Tu passes tes bras autour des miens, je te soulève, pour ce qui constitue l’une des plus franches accolades que nous puissions partager. Et, enfin, le grand moment, tant attendu, tant espéré, peut-être même tant redouté : arriverons-nous à nous supporter et cohabiter comme auparavant ?

« Le temps nous livrera ses réponses, camarade… Nous partons ! »

 

Enfin sur les routes, mon sac à dos et moi. Seuls. Ensemble. Et de nouveau, l’exploration de possibles, d’autres, de destinations souhaitées, imaginées, mythifiées, qu’il convient comme à chaque fois d’éprouver.

Tandis que la mère patrie doit décider de son avenir maintenant, au terme d’une campagne qui jamais ne décolla, soulignant l’évolution dramatique du politique au profit du tout communicationnel dans lequel il convient non plus de voter pour des idées – quand elles existent –, mais des trombines, je m’en vais pour ma part chez la Reine des révolutions du XXIe siècle, là où tout a commencé. Quand l’autoproclamée et égocentrique Nation de la démocratie se débat dans des travers oligarques, népotiques, fruits du pantouflage et du copinage, on apprend dans un encart du Monde Diplomatique daté d’avril 2012 que la Haute Cour de justice islandaise procédait, pour la première fois de son histoire, à l’audition de Geir Haarde, ancien premier ministre. L’objectif ? Juger de sa responsabilité dans la crise financière qui secoua le pays en octobre 2008 ! Il était alors le seul dirigeant politique au monde qui faisait l’objet de poursuites criminelles pour pareil motif. Pour sa négligence face aux dangers menaçant l’économie locale et les finances publiques – dangers qu’il devait ou aurait du connaître – Haarde encourait une peine de deux ans de prison. Un symbole parmi tant d’autres, à l’instar des poursuites contre certains banquiers, le débat sur l’entrée ou non dans l’U.E. ou encore la modification de la constitution.

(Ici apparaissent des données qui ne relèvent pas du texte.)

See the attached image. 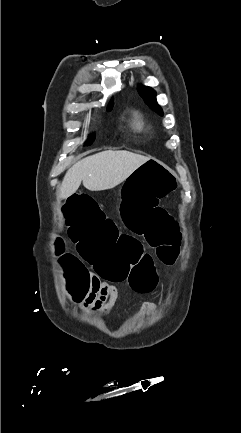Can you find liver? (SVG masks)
<instances>
[{"mask_svg": "<svg viewBox=\"0 0 241 433\" xmlns=\"http://www.w3.org/2000/svg\"><path fill=\"white\" fill-rule=\"evenodd\" d=\"M150 158L129 151H103L75 163L65 174L58 197L73 195L83 182L90 191L114 188Z\"/></svg>", "mask_w": 241, "mask_h": 433, "instance_id": "obj_1", "label": "liver"}]
</instances>
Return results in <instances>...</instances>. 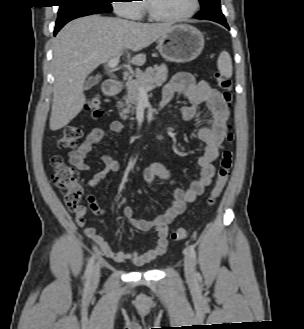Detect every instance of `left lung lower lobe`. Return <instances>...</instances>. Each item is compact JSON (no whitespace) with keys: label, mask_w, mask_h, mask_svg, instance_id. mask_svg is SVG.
Here are the masks:
<instances>
[{"label":"left lung lower lobe","mask_w":304,"mask_h":329,"mask_svg":"<svg viewBox=\"0 0 304 329\" xmlns=\"http://www.w3.org/2000/svg\"><path fill=\"white\" fill-rule=\"evenodd\" d=\"M196 18L201 20H211L220 23L229 29L221 11L220 0H210L202 7V10L196 15Z\"/></svg>","instance_id":"left-lung-lower-lobe-1"}]
</instances>
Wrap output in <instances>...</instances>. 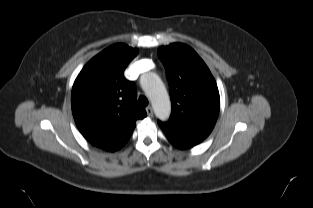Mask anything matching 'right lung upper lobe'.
I'll list each match as a JSON object with an SVG mask.
<instances>
[{
	"label": "right lung upper lobe",
	"mask_w": 313,
	"mask_h": 208,
	"mask_svg": "<svg viewBox=\"0 0 313 208\" xmlns=\"http://www.w3.org/2000/svg\"><path fill=\"white\" fill-rule=\"evenodd\" d=\"M138 54L125 44H114L93 57L77 76L71 94L75 123L94 146L119 149L129 140L136 120L147 116L136 99L134 82L124 77Z\"/></svg>",
	"instance_id": "cb5924a9"
}]
</instances>
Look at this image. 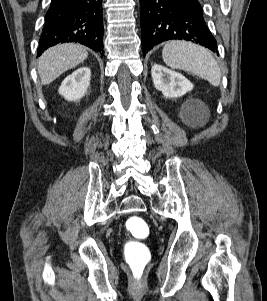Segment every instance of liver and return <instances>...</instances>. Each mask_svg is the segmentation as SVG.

Le mois suivant, le même canard nous relatait le second rejet consécutif, par référendum, du solde de la faillite de la banque Icesave… En d’autres termes, les Islandais refusaient, démocratiquement, de payer une dette qui n’était pas la leur. Ce nouveau vote était la conséquence d’une attitude jugée trop frondeuse par la commission européenne, qui saisit la cour de l’Association Européenne de Libre-Échange (AELE) après avoir constaté que les autorités islandaises avaient violé leur règlement en refusant de rembourser aux déposants anglais et néerlandais leur assurance de dépôt minimum lorsque Landsbanki, maison mère de la banque Icesave, s’effondra en 2008.

 

Entre mythes, représentations et réalités, il convient enfin d’éprouver l’Islande, dont ma méconnaissance absolue se dispute à des bribes de savoirs « inutiles », glanés rapidement dans l’avion me menant de Paris à Reykjavík (grâce à un présent datant de l’été dernier – déjà – de Caroline et Nary, couple modèle et amis qui me sont chers) autant que d’une culture plus ou moins générale. L’Islande serait donc pêle-mêle une île coincée entre Europe et Amérique, aux origines vikings, dont la population se concentre sur les côtes, pour la majorité dans la capitale. L’eau y est la plus pure du monde et est la source (mouais, c’était facile…) de la production énergétique d’un pays qui subvient plus qu’à ses propres besoins. La civilisation tente de se faire une place aux côtés de paysages grandiloquents, ce qui constitue probablement l’inspiration de nombreux artistes à la musique si aérienne, à part, identifiable bien qu’innommable, où Bjork et le groupe Sigur Ros se taillent la part du lion dans les consciences internationales.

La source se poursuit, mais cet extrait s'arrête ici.